#### [MATERIAL SUPPLIED]
=======

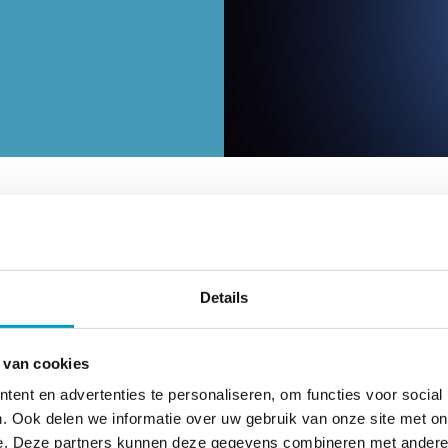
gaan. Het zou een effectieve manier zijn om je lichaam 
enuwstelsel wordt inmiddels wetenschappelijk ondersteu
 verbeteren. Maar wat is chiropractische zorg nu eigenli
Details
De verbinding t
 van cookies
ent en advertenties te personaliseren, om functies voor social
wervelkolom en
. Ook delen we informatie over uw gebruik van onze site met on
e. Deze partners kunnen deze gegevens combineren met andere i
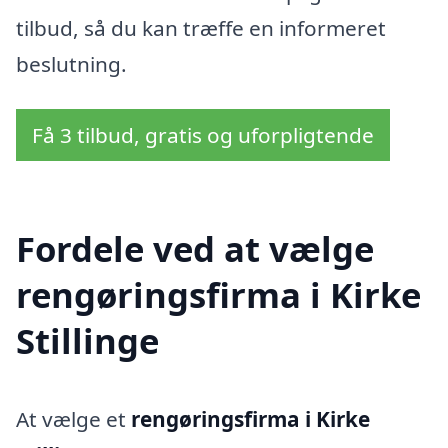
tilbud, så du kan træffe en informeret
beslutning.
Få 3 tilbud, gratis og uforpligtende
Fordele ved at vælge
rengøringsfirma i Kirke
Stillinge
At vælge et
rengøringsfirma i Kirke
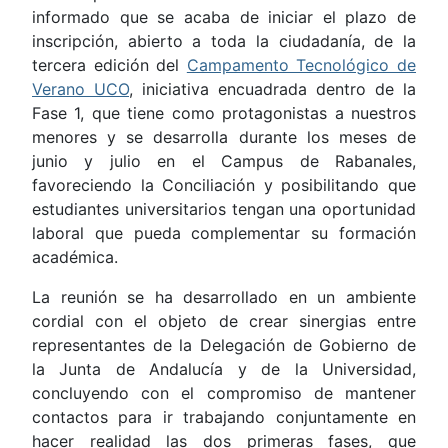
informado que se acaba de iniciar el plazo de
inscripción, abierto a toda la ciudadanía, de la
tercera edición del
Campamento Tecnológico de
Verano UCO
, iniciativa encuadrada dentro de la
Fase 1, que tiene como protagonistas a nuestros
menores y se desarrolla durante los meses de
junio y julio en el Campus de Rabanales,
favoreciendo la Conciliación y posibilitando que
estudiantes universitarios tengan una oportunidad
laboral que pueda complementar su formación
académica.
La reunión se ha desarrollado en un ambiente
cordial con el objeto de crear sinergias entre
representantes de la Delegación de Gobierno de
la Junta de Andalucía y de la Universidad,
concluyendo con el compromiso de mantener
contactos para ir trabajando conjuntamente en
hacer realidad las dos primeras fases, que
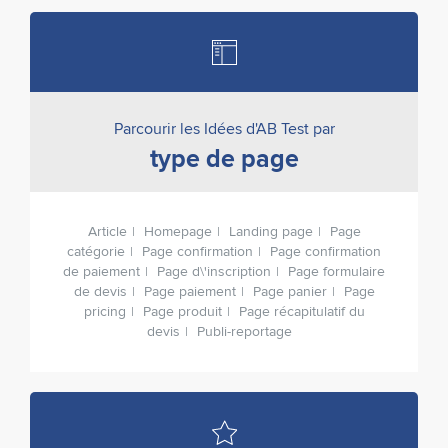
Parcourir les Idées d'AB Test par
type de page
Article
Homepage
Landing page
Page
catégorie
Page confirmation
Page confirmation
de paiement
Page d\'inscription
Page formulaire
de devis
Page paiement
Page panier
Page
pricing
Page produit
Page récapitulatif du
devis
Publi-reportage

=======

#### [WORK ORDER]
Restate the records above word for word, without the pictures.

#### [RESPONSE]
gaan. Het zou een effectieve manier zijn om je lichaam 
enuwstelsel wordt inmiddels wetenschappelijk ondersteu
 verbeteren. Maar wat is chiropractische zorg nu eigenli
Details
De verbinding t
 van cookies
ent en advertenties te personaliseren, om functies voor social
wervelkolom en
. Ook delen we informatie over uw gebruik van onze site met on
e. Deze partners kunnen deze gegevens combineren met andere i
tilbud, så du kan træffe en informeret
beslutning.
Få 3 tilbud, gratis og uforpligtende
Fordele ved at vælge
rengøringsfirma i Kirke
Stillinge
At vælge et
rengøringsfirma i Kirke
informado que se acaba de iniciar el plazo de
inscripción, abierto a toda la ciudadanía, de la
tercera edición del
Campamento Tecnológico de
Verano UCO
, iniciativa encuadrada dentro de la
Fase 1, que tiene como protagonistas a nuestros
menores y se desarrolla durante los meses de
junio y julio en el Campus de Rabanales,
favoreciendo la Conciliación y posibilitando que
estudiantes universitarios tengan una oportunidad
laboral que pueda complementar su formación
académica.
La reunión se ha desarrollado en un ambiente
cordial con el objeto de crear sinergias entre
representantes de la Delegación de Gobierno de
la Junta de Andalucía y de la Universidad,
concluyendo con el compromiso de mantener
contactos para ir trabajando conjuntamente en
hacer realidad las dos primeras fases, que
Parcourir les Idées d'AB Test par
type de page
Article
Homepage
Landing page
Page
catégorie
Page confirmation
Page confirmation
de paiement
Page d\'inscription
Page formulaire
de devis
Page paiement
Page panier
Page
pricing
Page produit
Page récapitulatif du
devis
Publi-reportage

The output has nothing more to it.